The Middle Market: Senior Housing’s Next Frontier?

Adnan Zai

The middle market is an often-discussed topic within the Senior Housing industry, and one that is only becoming more debated as the demographic becomes more and more attractive to those on the outside looking in. There is a question you may be asking, then: why has investment in the middle-market product not been higher?

In this article, we will briefly explore the reasons why, which revolve around cost and the potential for a model’s given export potential.

The Middle Market Problem

Currently, there has not been a model developed within the United States that has proven worthy of wide replication. Private-pay models are built for high-income, and government-subsidized models are built for low-income. At both of those income levels, various models have proven to be successful and have many, many examples of replication and inspiration throughout the national Senior Housing market. In addition, the needs of low-income and no-income seniors are understood by many players within the market who feel a moral obligation to serve them. Developers and investors feel a monetary incentive to serve the high-income market.

There is not currently a “winning” model for middle-income markets.

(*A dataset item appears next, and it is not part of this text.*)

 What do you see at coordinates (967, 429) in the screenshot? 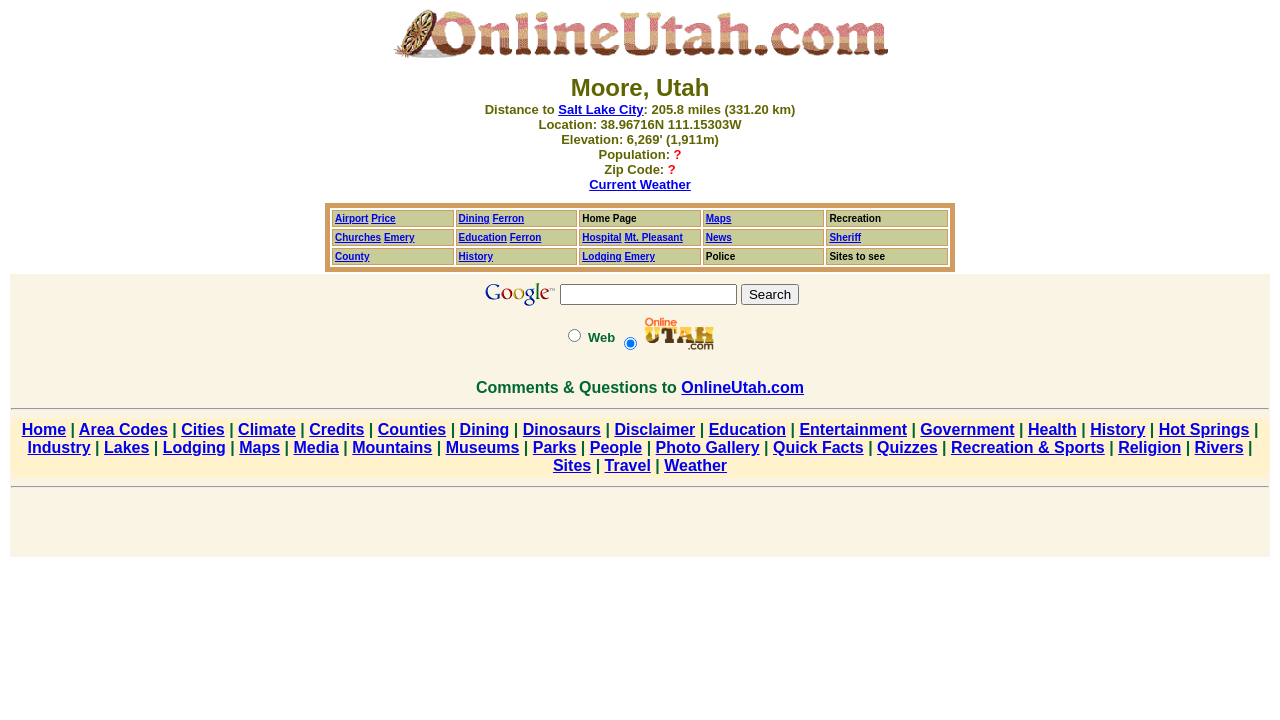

To deliver a residence of quality middle-class customers, costs must be cut in very specific ways that take each individual market area into account. Costs are already very tight even in a private-pay, higher-income setting, and there are some costs that cannot be cut.

Costs that Can’t be Cut

Once a senior needs help with activities of daily living (ADL’s), which are functions like walking, bathing and dressing, there are not many alternatives to professional assistance. Some seniors and their families choose to hire private, home-based caregivers that help a senior for part of the day, but the senior often finds that such help is just as expensive, if not more expensive depending on the care required, than living in an assisted living residence. That is especially true when the costs of owning the senior’s home is taken into account, along with the rest of the expenses covered by Senior Housing.

Care for a person with Alzheimer’s disease transcends social class, but so do the costs. Low, middle or high-income, caring for a person with cognitive decline requires either a robust program or a family willing to make the necessary sacrifices to care for that person in the home. This is another reason a middle-market model is not as forthcoming as we in the industry would prefer.

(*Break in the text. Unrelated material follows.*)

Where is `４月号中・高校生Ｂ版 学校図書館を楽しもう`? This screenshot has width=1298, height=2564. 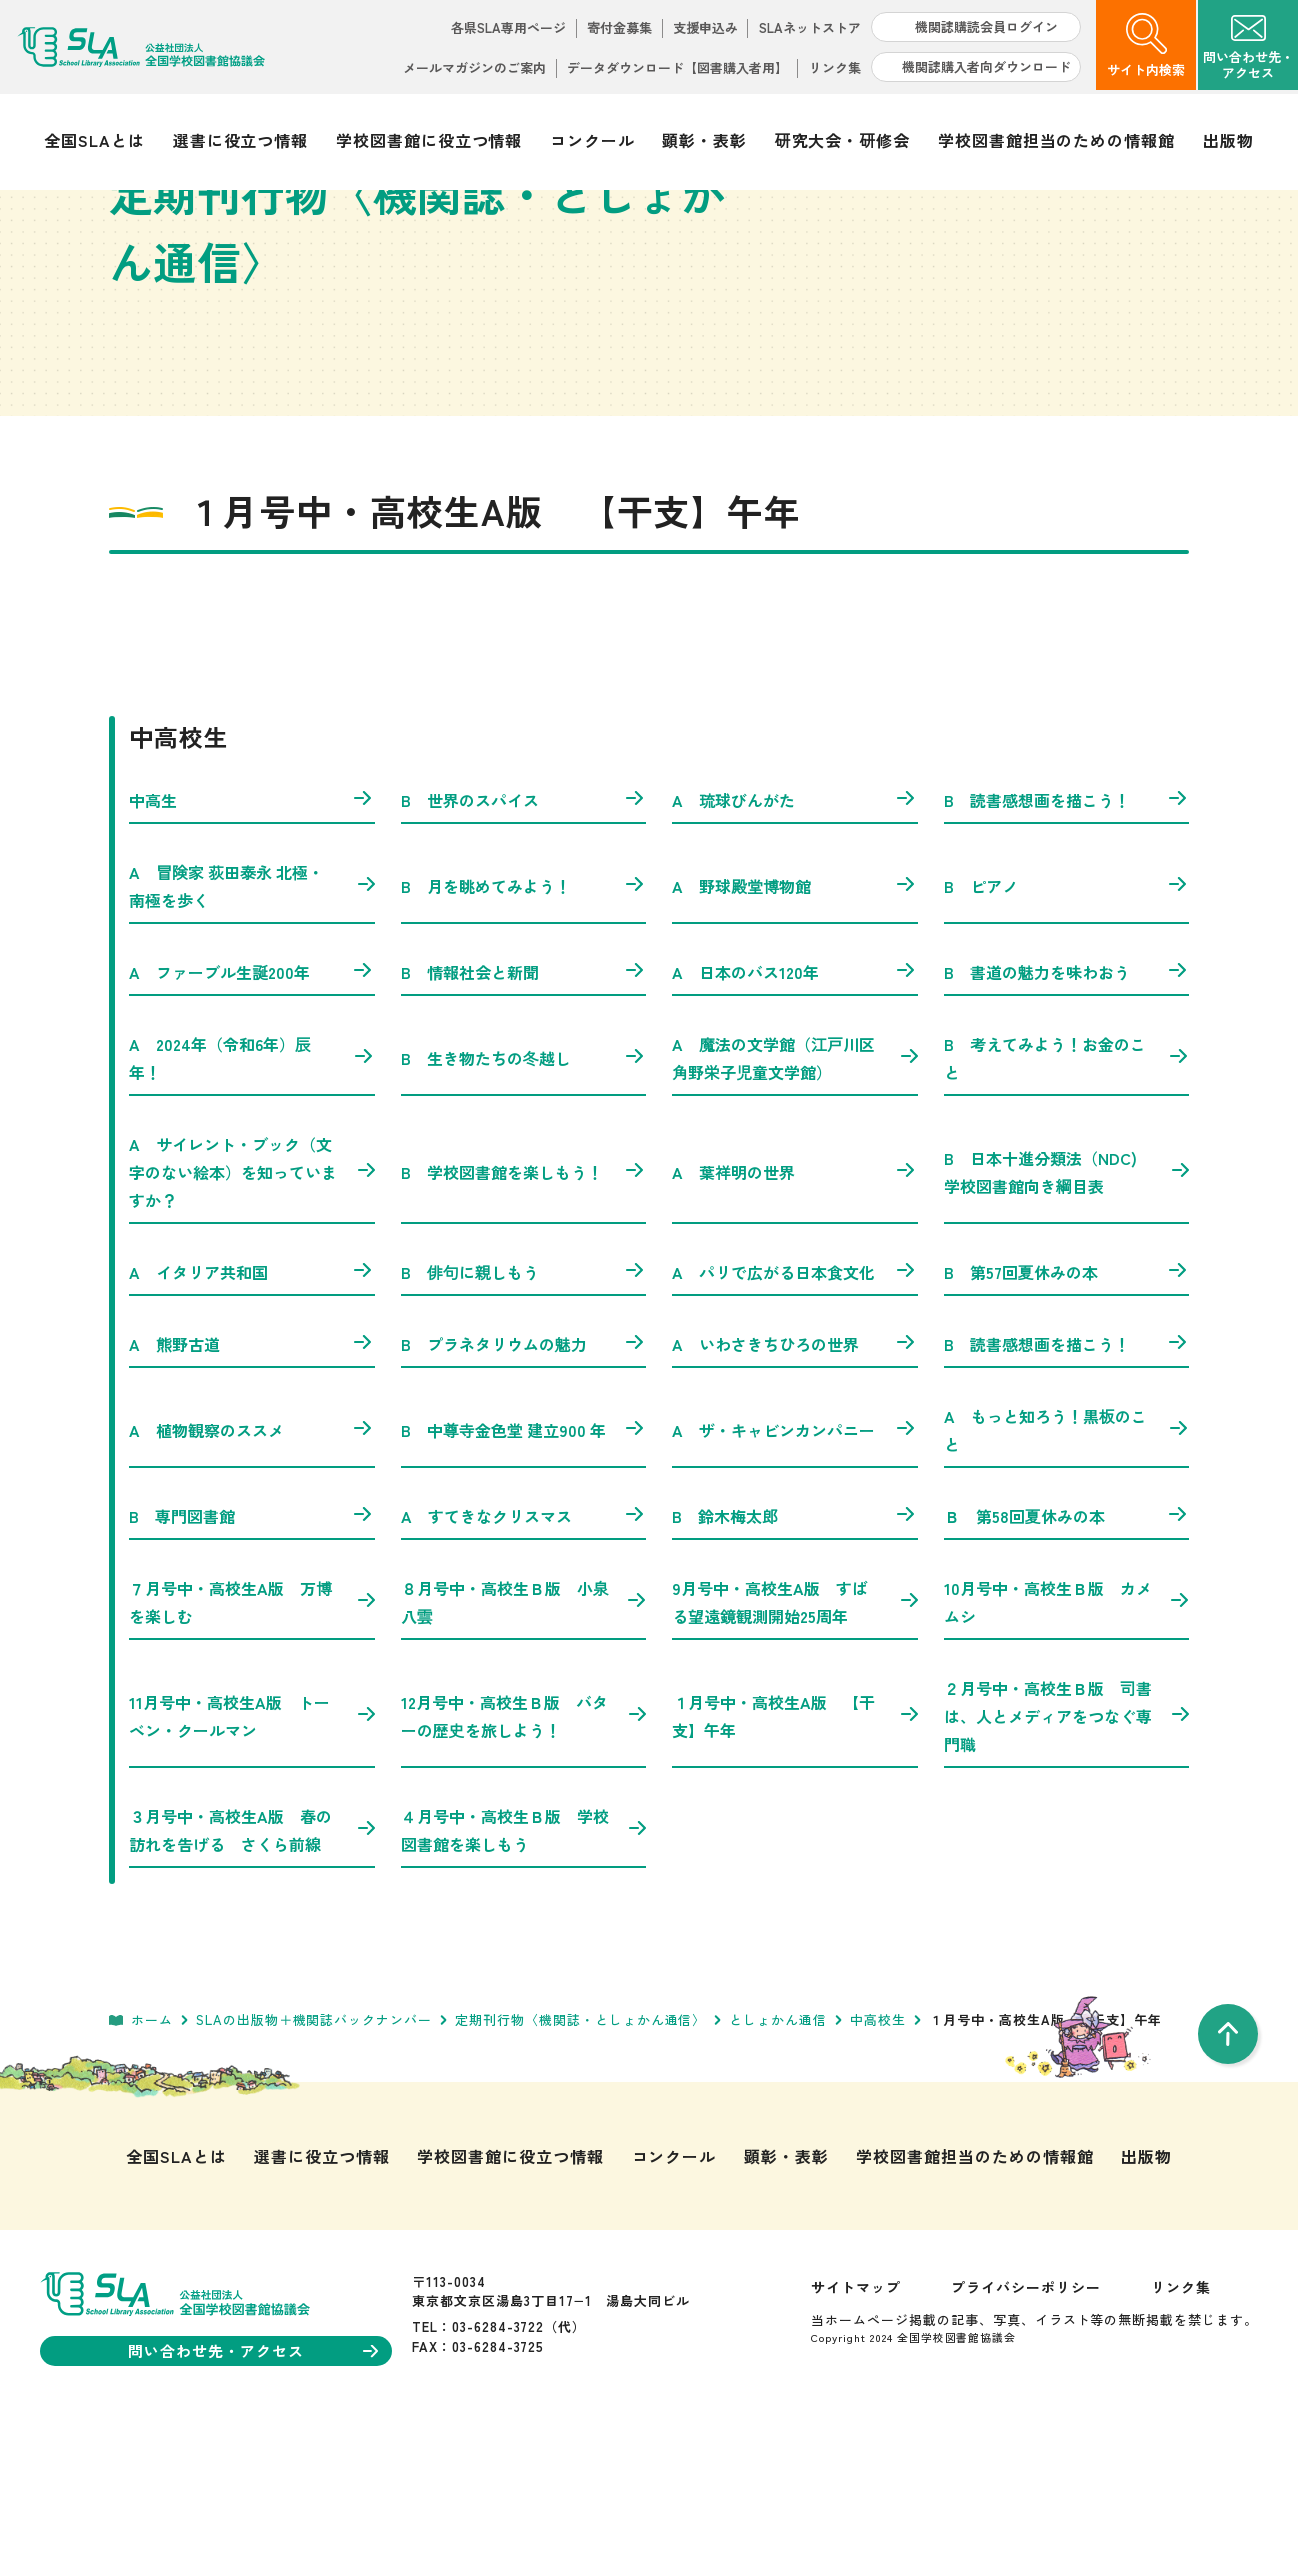
４月号中・高校生Ｂ版 学校図書館を楽しもう is located at coordinates (524, 1960).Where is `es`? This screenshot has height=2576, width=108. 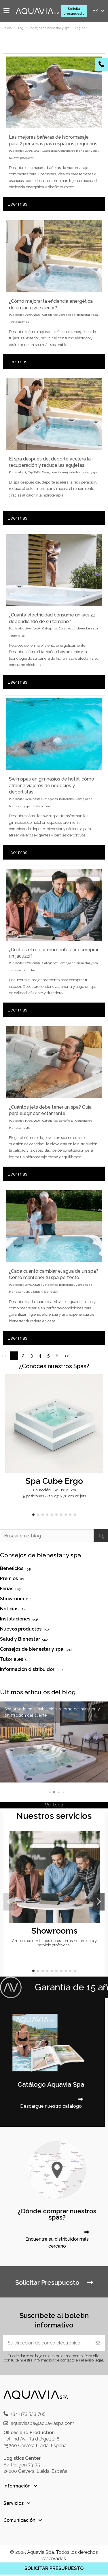
es is located at coordinates (98, 11).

Construction is also an area where costs can’t be cut much more than they have been. This is already a problem faced by those constructing low-income Senior Housing. Some creative solutions have seen play within select markets, which we will talk about below.

What’s Been Tried?

The Griffin Plaza in Simi Valley, California, built in 2017, is located within a renovated shopping plaza. The services in the plaza itself make up for what the main living space does not provide. The construction used an existing shopping center as the base, and renovations added space for dining rooms, family lounges, a fitness center, salon and library. It includes assisted living and memory care.

Perkins Eastman has been developing a model they call “Centers for Healthy Living (CHL’s),” that provide everything but housing. They make themselves part of other Senior Housing campuses, or they make deals with municipalities. Think of this model as a senior-focused community center. By providing these programs near Senior Housing, they can take on the worries of programming while the housing providers handle everything related to residency.

Alternatives, Not Solutions

You may have noticed that these models both take local offerings into account even more strongly than high-income models do. They provide alternatives to the usual way of building Senior Housing, but they do not solve the problem of developing a model that can be easily replicated.

The Griffin Plaza is a great example of this in the way it uses a previous construction to lower costs without reducing space or cutting corners. The Perkins Eastman CHL model might not even be classified as Seniors Housing, as it nixes the “Housing” component altogether, relying on business from surrounding residences.

Both these models are interesting and deserving of the industry rewards that they both have earned. But they are also indicative of the problems of cost that necessitate creative solutions that will not export seamlessly.